Inventors: Cheng-Shu Peng; Ming-Chih Chen
Original assignee: Amulaire Thermal Tech Inc
Current assignee: Amulaire Thermal Tech Inc
Priority date: 2022-02-11
Filing date: 2022-02-11
Publication date: 2023-08-17

Abstract

A two-phase immersion-type heat dissipation substrate structure which is used for contacting a heat generating element provided. The two-phase immersion-type heat dissipation substrate structure includes an immersion-type heat dissipation substrate and a fin assembly. The immersion-type heat dissipation substrate has a front side and a back side that is opposite to the front side, the back side is used for contacting the heat generating element, and the front side has the fin assembly arranged thereon.

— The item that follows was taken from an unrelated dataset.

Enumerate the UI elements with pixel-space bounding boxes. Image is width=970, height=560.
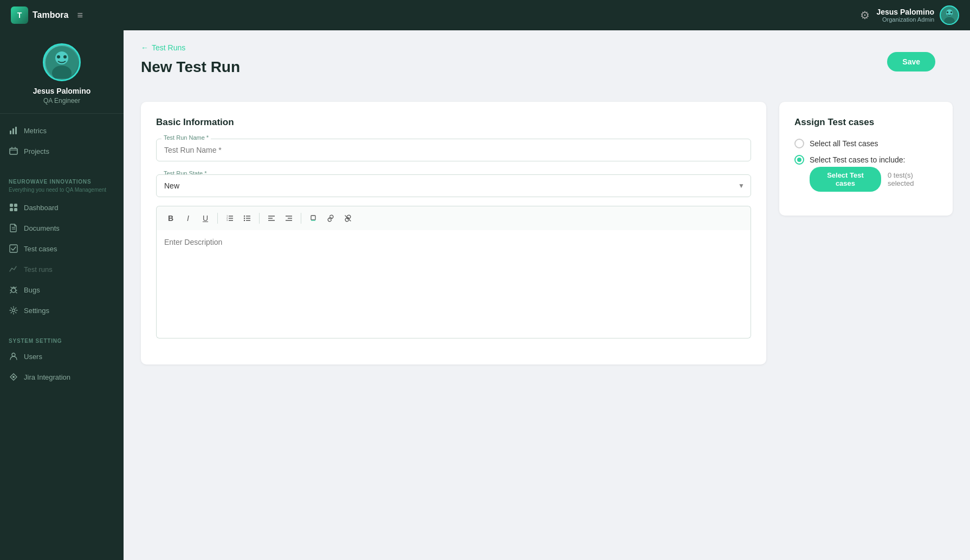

The fin assembly includes a plurality of fins that are perpendicular to the front side, and the front side and the back side are not parallel to each other, so that an extension direction of each of the plurality of fins is neither perpendicular to nor parallel to a direction along which vapor bubbles escape.

Description

FIELD OF THE DISCLOSURE

The present disclosure relates to a heat dissipation substrate structure, and more particularly to a two-phase immersion-type heat dissipation substrate structure.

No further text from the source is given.